Many aquatic plants maintain their bouyancy by storing oxygen (a waste product of photosynthesis) in special vacuoles. A few insects (e.g. larvae of Mansonia spp. mosquitoes)
insert their breathing tubes into these air stores and obtain a rich supply of oxygen without ever swimming to the surface of the water.
Some aquatic insects (diving beetles, for example) carry a bubble of air with them whenever they dive beneath the water surface. This bubble may be held under the elytra (wing covers) or it may be trapped against the body by specialized hairs. The bubble usually covers one or more spiracles so the insect can "breathe" air from the bubble while submerged.
|Atmospheric AIR is mostly a mixture of nitrogen (80%) and oxygen (20%). All other gasses, including carbon dioxide, amount to less than 1% of the total volume.

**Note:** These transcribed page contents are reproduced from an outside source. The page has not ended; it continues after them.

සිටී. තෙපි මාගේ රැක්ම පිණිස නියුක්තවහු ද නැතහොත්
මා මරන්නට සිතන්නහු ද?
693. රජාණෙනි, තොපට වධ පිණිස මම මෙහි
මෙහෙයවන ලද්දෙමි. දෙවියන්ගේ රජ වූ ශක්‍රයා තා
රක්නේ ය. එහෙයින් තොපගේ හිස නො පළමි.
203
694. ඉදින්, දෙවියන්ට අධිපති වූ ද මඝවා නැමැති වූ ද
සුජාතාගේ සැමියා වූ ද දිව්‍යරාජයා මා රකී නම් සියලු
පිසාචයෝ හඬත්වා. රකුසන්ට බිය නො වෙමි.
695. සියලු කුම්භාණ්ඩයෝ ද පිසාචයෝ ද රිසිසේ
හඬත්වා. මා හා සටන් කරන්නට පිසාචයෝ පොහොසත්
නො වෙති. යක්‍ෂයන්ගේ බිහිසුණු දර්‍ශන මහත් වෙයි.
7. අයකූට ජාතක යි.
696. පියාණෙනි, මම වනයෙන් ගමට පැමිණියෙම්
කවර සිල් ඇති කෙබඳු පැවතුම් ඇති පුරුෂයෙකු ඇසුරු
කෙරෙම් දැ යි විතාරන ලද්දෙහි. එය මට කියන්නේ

An air bubble provides an insect with only a short-term supply of oxygen, but thanks to its unique physical properties, a bubble will also "collect" some of the oxygen molecules dissolved in the surrounding water. In effect, the bubble acts as a "physical gill" -- replenishing its supply of oxygen through the physics of passive diffusion. The larger the surface area of the bubble, the more efficiently this system works. An insect can remain under water as long as the volume of oxygen diffusing into the bubble is greater than or equal to the volume of oxygen consumed by the insect. Unfortunately, the size of the bubble shrinks over time as nitrogen slowly diffuses out into the water. When the bubble's surface area decreases, its rate of gas exchange also decreases. Eventually, the bubble becomes too small to keep up with metabolic demands and the insect must renew the entire bubble by returning to the water's surface.

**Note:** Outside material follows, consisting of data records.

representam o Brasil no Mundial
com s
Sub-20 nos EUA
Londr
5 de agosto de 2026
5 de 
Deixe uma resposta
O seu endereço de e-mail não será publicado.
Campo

A plastron is a special array of rigid, closely-spaced hydrophobic hairs (setae) that create an "airspace" next to the body. Air trapped within a plastron operates as a physical gill (just like air in a bubble) but this airspace cannot shrink in volume because the fortress of setae prevents encroachment of surrounding water. When the insect consumes oxygen, it creates a partial pressure deficit inside the plastron. This deficit is "corrected" by dissolved oxygen that diffuses in from the water. As nitrogen gradually diffuses out of the bubble, it creates a similar partial pressure deficit. But there is very little dissolved nitrogen present in water (it has a lower solubility potential than oxygen), so some of the nitrogen's partial pressure deficit is "corrected" by oxygen. In effect, the plastron "trades" some of the nitrogen for oxygen -- keeping a constant volume of gas that may slowly become "enriched" with oxygen.
The constant volume of a plastron's air supply eliminates the periodic need to surface and replenish the bubble. Insects that remain permanently submerged (ex. riffle beetles, family Elmidae) or lack the ability to reach the surface (ex. eggs of floodwater mosquitoes) are likely to have plastrons. These structures are often visible underwater as thin, silvery films of air covering parts of the body surface.

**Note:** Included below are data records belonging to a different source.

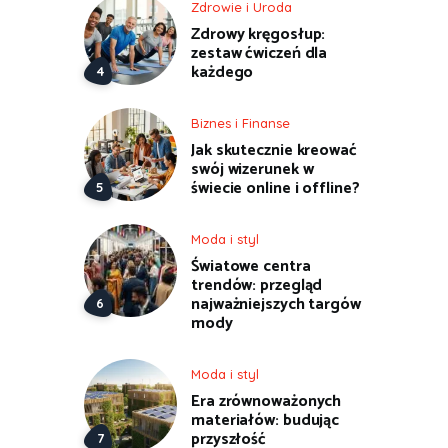
Zdrowie i Uroda
Zdrowy kręgosłup:
zestaw ćwiczeń dla
każdego
Biznes i Finanse
Jak skutecznie kreować
swój wizerunek w
świecie online i offline?
Moda i styl
Światowe centra
trendów: przegląd
najważniejszych targów
mody
Moda i styl
Era zrównoważonych
materiałów: budując
przyszłość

Hemoglobin is a respiratory pigment that facilitates the capture of oxygen molecules. It is an essential component of all human red blood cells, but it occurs only rarely in insects -- most notably in the larvae of certain midges (family Chironomidae) known as bloodworms. These distinctive red "worms" usually live in the muddy depths of ponds or streams where dissolved oxygen may be in short supply. Under normal (aerobic) conditions, hemoglobin molecules in the blood bind and hold a reserve supply of oxygen. Whenever conditions become anaerobic, the oxygen is slowly released by the hemoglobin for use by the cells and tissues of the body. This back-up supply may only last a few minutes, but it's usually long enough for the insect to move into more oxygenated water.